Fabio Regazzi, Consigliere nazionale PPD e Presidente USAM
Metteteci la mano sul fuoco: se il titolo dell’iniziativa riflettesse i contenuti e se gli obiettivi promessi venissero anche solo in parte raggiunti dalla proposta in votazione, questa volta mi leggereste tra i favorevoli. Come membro di una famiglia di imprenditori che si è sempre ispirata ai valori cristiani vivo ogni giorno sulla mia pelle la responsabilità nei confronti di dipendenti, apprendisti, fornitori, ambiente, società. L’iniziativa persegue proprio questo nobile obiettivo e prevede che le imprese con sede in Svizzera debbano rispettare i diritti umani e gli standard ambientali internazionali anche al di fuori del proprio paese. Giusto, ci mancherebbe. Ma allora perché, da cittadini responsabili, è del tutto controproducente sostenere una simile proposta? Almeno per 4 motivi.
1. È inapplicabile e dunque non porta effetti positivi: l’iniziativa prevede che le imprese svizzere siano responsabili delle attività di altre società, in tutte le regioni del mondo, che controllano economicamente, ma nelle quali non sono coinvolte nell'attività operativa. Lo stesso vale per i fornitori e i subfornitori e i sub-subfornitori (e i subsubsubfornitori…e così via). Non riesce il medico cantonale ad individuare tramite il contact tracing tutti i contagiati di Covid-19 in Ticino; figuriamoci dunque, per analogia, se possiamo pretendere che un’impresa svizzera riesca a controllare e a risalire a (talvolta) centinaia di sub-subfornitori all’altro capo del mondo e rispondere per le azioni di questi ultimi.
2. Altro che multinazionali, tocca anche le PMI: abilmente scelto, il titolo lascia intendere che saranno toccate solo aziende come Nestlé e Glencore, per citare due nomi. Il testo dell’iniziativa non parla mai di multinazionali ma chiama all’assurda e inapplicabile responsabilità tutte le imprese svizzere, comprese le PMI che ne costituiscono il 99% del totale. Se è impossibile per le grandi imprese assumersi gli ingenti oneri per ossequiare le esigenze dell’iniziativa, come potrà farlo la piccola impresa svizzera attiva, ad esempio, nella produzione di cioccolato e i cui sub-subfornitori nemmeno conosce?
3. È eccessiva e unica al mondo: l’apice dell’estremismo del testo in votazione riguarda l’inversione dell’onere della prova. Ciò significa che dall’estero chiunque – e gli avvocati stranieri stanno già gongolando – può intentare causa ad un’impresa svizzera per un presunto abuso da parte di un suo fornitore all’altro capo del mondo (ad esempio una presunta discriminazione salariale tra uomini e donne o un’altrettanto presunta violazione di norme ambientali). L’inversione dell’onere della prova – una prima a livello mondiale – non impone a colui che fa causa di portare le prove ma prevede che l’impresa elvetica debba dimostrare di aver assolto tutti gli obblighi di diligenza. Assurdo.
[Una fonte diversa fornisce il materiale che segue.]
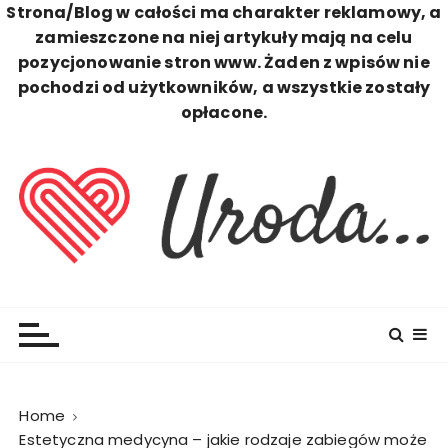
Strona/Blog w całości ma charakter reklamowy, a
zamieszczone na niej artykuły mają na celu
pozycjonowanie stron www. Żaden z wpisów nie
pochodzi od użytkowników, a wszystkie zostały
opłacone.
S
k
i
p
t
o
c
Uroda
Zawsze Perfekcyjna
o
n
t
e
n
Home
t
Estetyczna medycyna – jakie rodzaje zabiegów może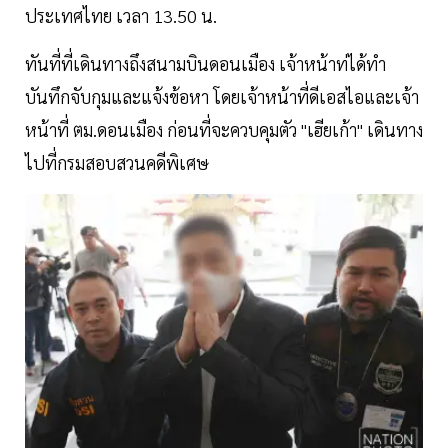
ประเทศไทย เวลา 13.50 น.
ทันที่ที่เดินทางถึงสนามบินดอนเมือง เจ้าหน้าท่ได้ทำ
บันทึกจับกุมและแจ้งข้อหา โดยเจ้าหน้าที่ดีเอสไอและเจ้า
หน้าที่ ตม.ดอนเมือง ก่อนที่จะควบคุมตัว "เฮียเก้า" เดินทาง
ไปที่กรมสอบสวนคดีพิเศษ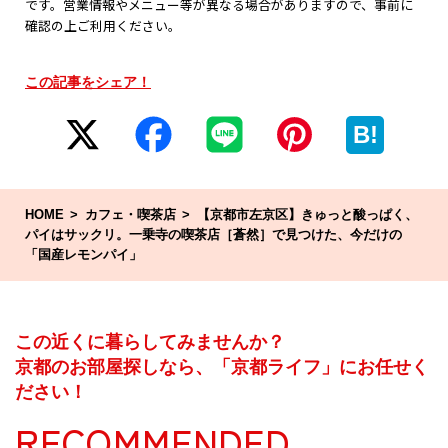
です。営業情報やメニュー等が異なる場合がありますので、事前に
確認の上ご利用ください。
この記事をシェア！
B!
HOME
カフェ・喫茶店
【京都市左京区】きゅっと酸っぱく、
パイはサックリ。一乗寺の喫茶店［蒼然］で見つけた、今だけの
「国産レモンパイ」
この近くに暮らしてみませんか？
京都のお部屋探しなら、「京都ライフ」にお任せく
ださい！
RECOMMENDED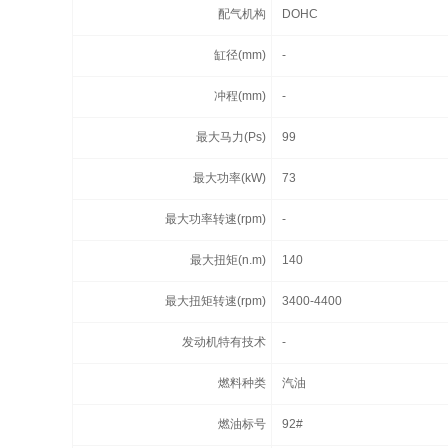
配气机构
DOHC
缸径(mm)
-
冲程(mm)
-
最大马力(Ps)
99
最大功率(kW)
73
最大功率转速(rpm)
-
最大扭矩(n.m)
140
最大扭矩转速(rpm)
3400-4400
发动机特有技术
-
燃料种类
汽油
燃油标号
92#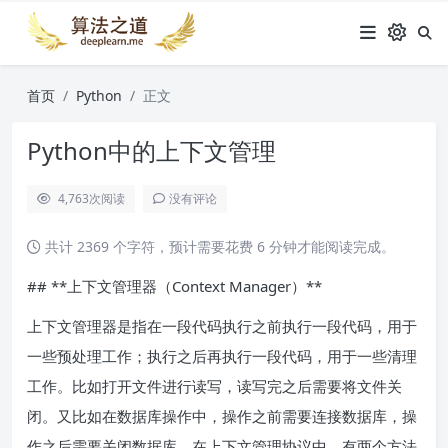
首页
Python
正文
Python中的上下文管理
4,763
次阅读
没有评论
共计 2369 个字符，预计需要花费 6 分钟才能阅读完成。
## **上下文管理器（Context Manager）**
上下文管理器是指在一段代码执行之前执行一段代码，用于
一些预处理工作；执行之后再执行一段代码，用于一些清理
工作。比如打开文件进行读写，读写完之后需要将文件关
闭。又比如在数据库操作中，操作之前需要连接数据库，操
作之后需要关闭数据库。在上下文管理协议中，有两个方法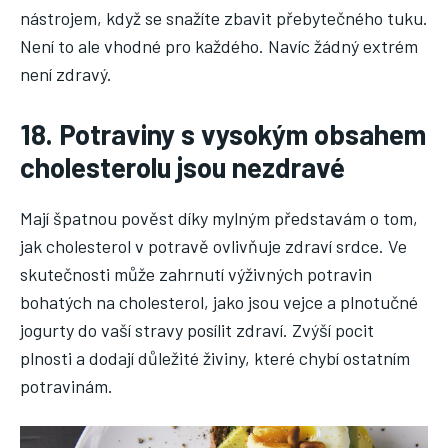
nástrojem, když se snažíte zbavit přebytečného tuku.
Není to ale vhodné pro každého. Navíc žádný extrém
není zdravý.
18. Potraviny s vysokým obsahem
cholesterolu jsou nezdravé
Mají špatnou pověst díky mylným představám o tom,
jak cholesterol v potravě ovlivňuje zdraví srdce. Ve
skutečnosti může zahrnutí výživných potravin
bohatých na cholesterol, jako jsou vejce a plnotučné
jogurty do vaší stravy posílit zdraví. Zvýší pocit
plnosti a dodají důležité živiny, které chybí ostatním
potravinám.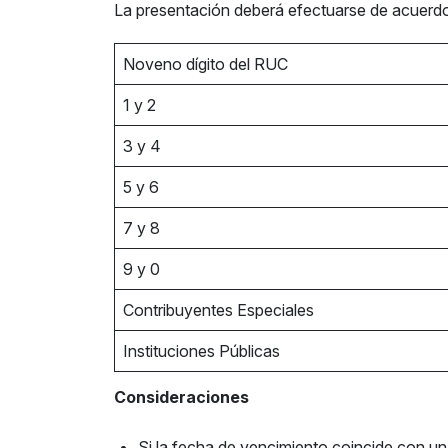
La presentación deberá efectuarse de acuerdo
Noveno dígito del RUC
1 y 2
3 y 4
5 y 6
7 y 8
9 y 0
Contribuyentes Especiales
Instituciones Públicas
Consideraciones
Si la fecha de vencimiento coincide con un d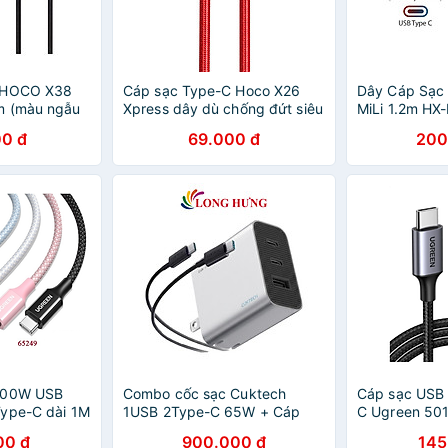
ù HOCO X38
Cáp sạc Type-C Hoco X26
Dây Cáp Sạc
m (màu ngẫu
Xpress dây dù chống đứt siêu
MiLi 1.2m HX
bền
Chính Hãng
0 đ
69.000 đ
200
100W USB
Combo cốc sạc Cuktech
Cáp sạc USB 
Type-C dài 1M
1USB 2Type-C 65W + Cáp
C Ugreen 501
ng
USB Type-C to Type-C
nhanh 60W, tr
00 đ
900.000 đ
145
AD653C - Hàng chính hãng
480Mbps - H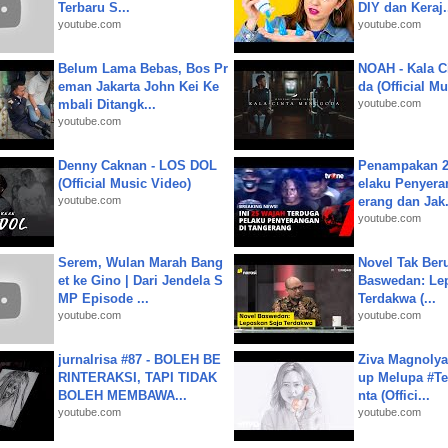
Terbaru S...
DIY dan Keraj.
youtube.com
youtube.com
Belum Lama Bebas, Bos Pr
NOAH - Kala C
eman Jakarta John Kei Ke
da (Official M
mbali Ditangk...
youtube.com
youtube.com
Denny Caknan - LOS DOL
Penampakan 2
(Official Music Video)
elaku Penyera
youtube.com
erang dan Jak.
youtube.com
Serem, Wulan Marah Bang
Novel Tak Ber
et ke Gino | Dari Jendela S
Baswedan: Le
MP Episode ...
Terdakwa (...
youtube.com
youtube.com
jurnalrisa #87 - BOLEH BE
Ziva Magnolya
RINTERAKSI, TAPI TIDAK
up Melupa #Te
BOLEH MEMBAWA...
nta (Offici...
youtube.com
youtube.com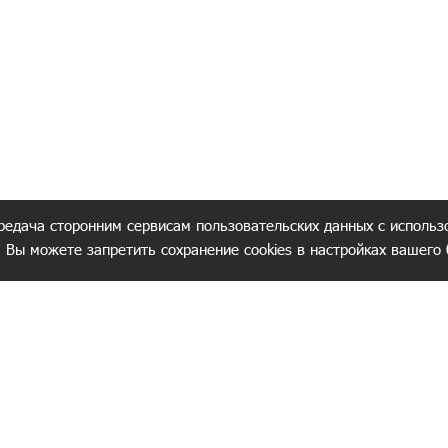
редача сторонним сервисам пользовательских данных с использ
. Вы можете запретить сохранение cookies в настройках вашего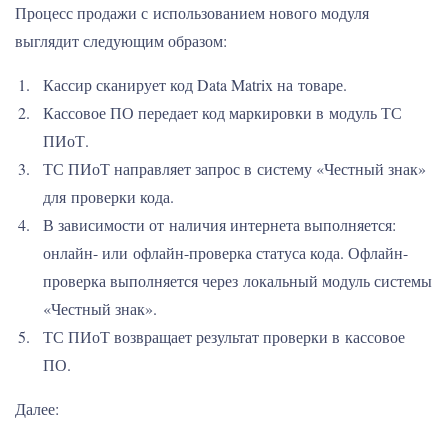
Процесс продажи с использованием нового модуля
выглядит следующим образом:
Кассир сканирует код Data Matrix на товаре.
Кассовое ПО передает код маркировки в модуль ТС
ПИоТ.
ТС ПИоТ направляет запрос в систему «Честный знак»
для проверки кода.
В зависимости от наличия интернета выполняется:
онлайн- или офлайн-проверка статуса кода. Офлайн-
проверка выполняется через локальный модуль системы
«Честный знак».
ТС ПИоТ возвращает результат проверки в кассовое
ПО.
Далее: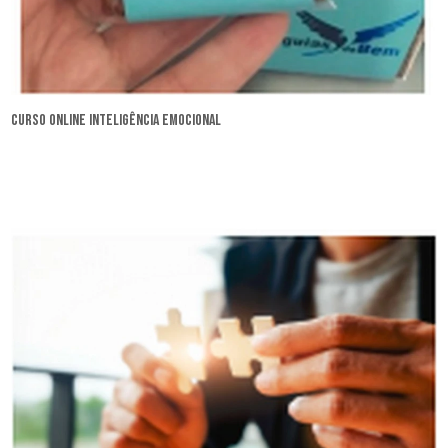
curso online inteligência emocional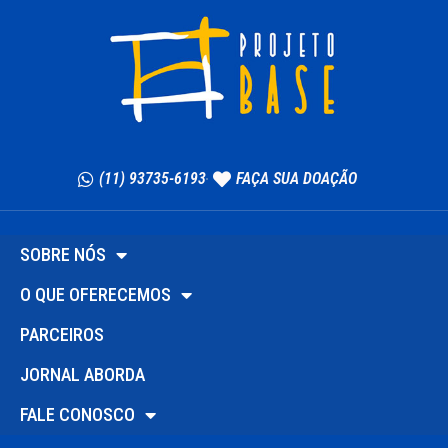
(11) 93735-6193
FAÇA SUA DOAÇÃO
SOBRE NÓS
O QUE OFERECEMOS
PARCEIROS
JORNAL ABORDA
FALE CONOSCO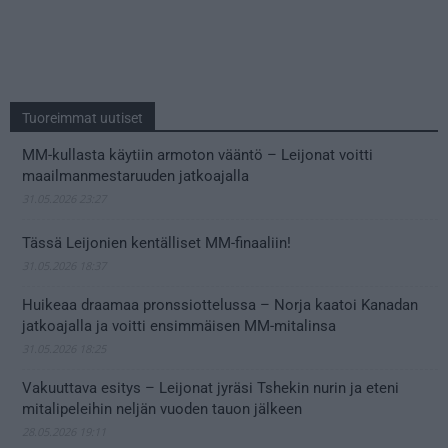
Tuoreimmat uutiset
MM-kullasta käytiin armoton vääntö – Leijonat voitti
maailmanmestaruuden jatkoajalla
31.05.2026 23:27
Tässä Leijonien kentälliset MM-finaaliin!
31.05.2026 18:37
Huikeaa draamaa pronssiottelussa – Norja kaatoi Kanadan
jatkoajalla ja voitti ensimmäisen MM-mitalinsa
31.05.2026 18:25
Vakuuttava esitys – Leijonat jyräsi Tshekin nurin ja eteni
mitalipeleihin neljän vuoden tauon jälkeen
28.05.2026 19:11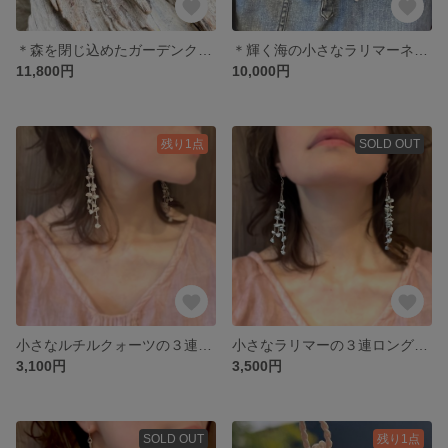
＊森を閉じ込めたガーデンクオーツのネックレス＊
＊輝く海の小さなラリマーネックレス＊
11,800円
10,000円
残り1点
SOLD OUT
小さなルチルクォーツの３連ロングピアス＊
小さなラリマーの３連ロングピアス＊
3,100円
3,500円
SOLD OUT
残り1点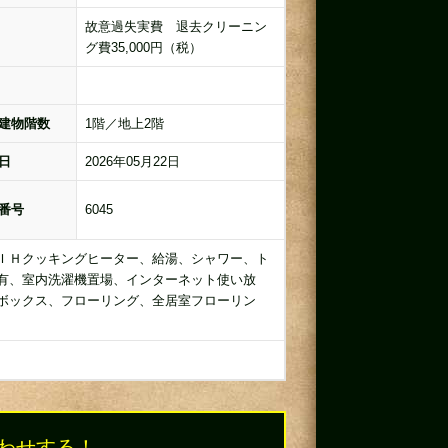
故意過失実費 退去クリーニン
グ費35,000円（税）
建物階数
1階／地上2階
日
2026年05月22日
番号
6045
ＩＨクッキングヒーター、給湯、シャワー、ト
有、室内洗濯機置場、インターネット使い放
ボックス、フローリング、全居室フローリン
わせする！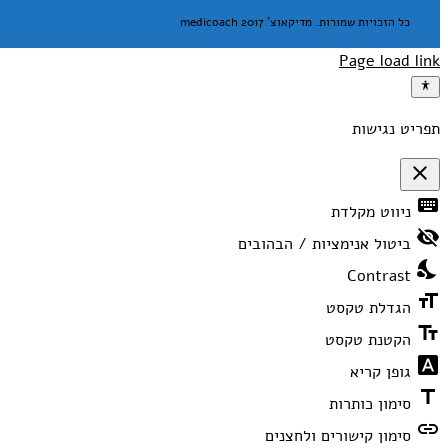
כל הזכויות שמורות. מדיקאוצ' medicoach 2017
Page load link
תפריט נגישות
close
פתיחה
keyboard
ניווט מקלדת
וסגירה
של
visibility_off
תפריט
ביטול אנימציות / הבהובים
הנגישות
nights_stay
Contrast
format_size
הגדלת טקסט
text_fields
הקטנת טקסט
font_download
גופן קריא
title
סימון כותרות
link
סימון קישורים ולחצנים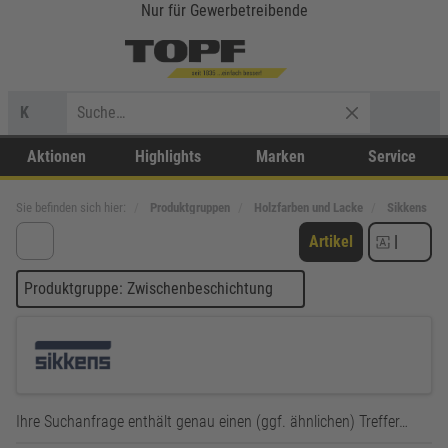
Nur für Gewerbetreibende
K
Aktionen
Highlights
Marken
Service
Sie befinden sich hier:
Produktgruppen
Holzfarben und Lacke
Sikkens
Artikel
|
Produktgruppe: Zwischenbeschichtung
Ihre Suchanfrage enthält genau einen (ggf. ähnlichen) Treffer…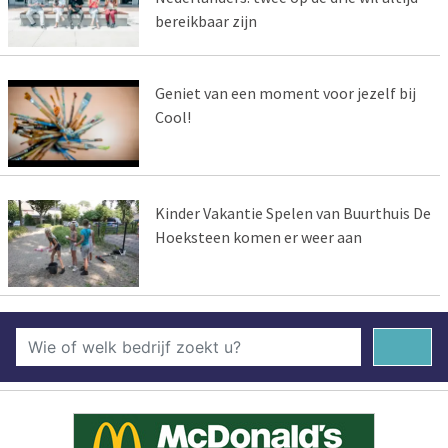
bereikbaar zijn
Geniet van een moment voor jezelf bij
Cool!
Kinder Vakantie Spelen van Buurthuis De
Hoeksteen komen er weer aan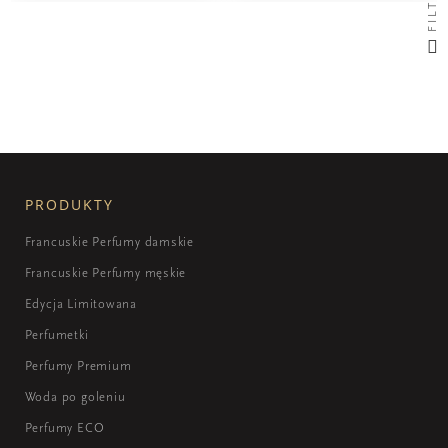
FILTRUJ
PRODUKTY
Francuskie Perfumy damskie
Francuskie Perfumy męskie
Edycja Limitowana
Perfumetki
Perfumy Premium
Woda po goleniu
Perfumy ECO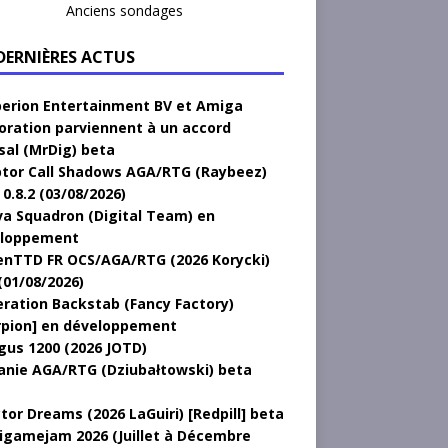
Anciens sondages
 DERNIÈRES ACTUS
erion Entertainment BV et Amiga
oration parviennent à un accord
sal (MrDig) beta
tor Call Shadows AGA/RTG (Raybeez)
0.8.2 (03/08/2026)
a Squadron (Digital Team) en
loppement
nTTD FR OCS/AGA/RTG (2026 Korycki)
(01/08/2026)
ration Backstab (Fancy Factory)
rpion] en développement
gus 1200 (2026 JOTD)
anie AGA/RTG (Dziubałtowski) beta
tor Dreams (2026 LaGuiri) [Redpill] beta
gamejam 2026 (Juillet à Décembre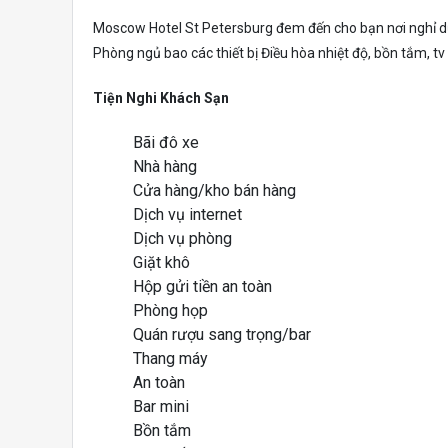
Moscow Hotel St Petersburg đem đến cho bạn nơi nghỉ dư
Phòng ngủ bao các thiết bị Điều hòa nhiệt độ, bồn tắm, tv
Tiện Nghi Khách Sạn
Bãi đô xe
Nhà hàng
Cửa hàng/kho bán hàng
Dịch vụ internet
Dịch vụ phòng
Giặt khô
Hộp gửi tiền an toàn
Phòng họp
Quán rượu sang trọng/bar
Thang máy
An toàn
Bar mini
Bồn tắm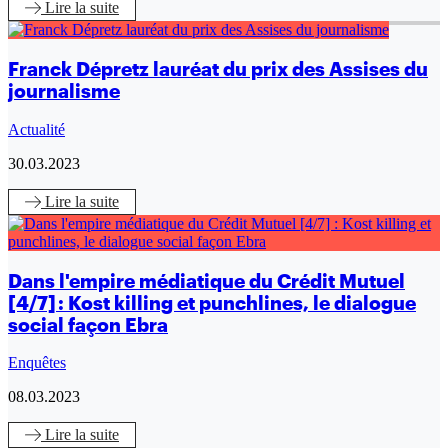
Lire
la suite
Franck Dépretz lauréat du prix des Assises du
journalisme
Actualité
30.03.2023
Lire
la suite
Dans l'empire médiatique du Crédit Mutuel
[4/7] : Kost killing et punchlines, le dialogue
social façon Ebra
Enquêtes
08.03.2023
Lire
la suite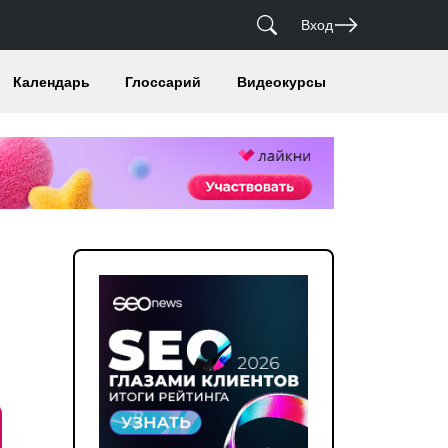
Вход
Календарь
Глоссарий
Видеокурсы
4. È una proposta anti-svizzera. Oltre ad essere estrema e dunque controproducente – cosa che è in contraddizione con l’approccio rigoroso ma equilibrato tipicamente svizzero – l’iniziativa impone l’applicazione del nostro diritto ad altri paesi, il cui sistema giudiziario è ritenuto dagli iniziativisti non all’altezza. In questo modo l’iniziativa aggira il sistema giudiziario di questi paesi chiamando alle responsabilità in Svizzera le imprese o i loro fornitori che hanno commesso reati all’estero.
Particolarmente grave: gli iniziativisti e alcune frange della nostra chiesa cattolica tentano di spaccare la società in buoni e cattivi, lasciando intendere che gli ultimi sono coloro che si oppongono alla proposta radicale. È vero il contrario: è stato elaborato dal Parlamento un controprogetto efficace e tra i più rigidi al mondo per contrastare le poche “pecore nere” tra le imprese ma preservare e incoraggiare l’attività delle migliaia di aziende elvetiche che contribuiscono al progresso nei paesi in via di sviluppo. Non lasciamoci condizionare dal titolo ingannevole di questa iniziativa che persegue un obiettivo condivisibile proponendo soluzioni controproducenti. Il 29 novembre votiamo NO, ciò che consentirà di far entrare in vigore il controprogetto adottato dalle Camere federali che prevede comunque un inasprimento delle normative per le aziende svizzere che operano all’estero.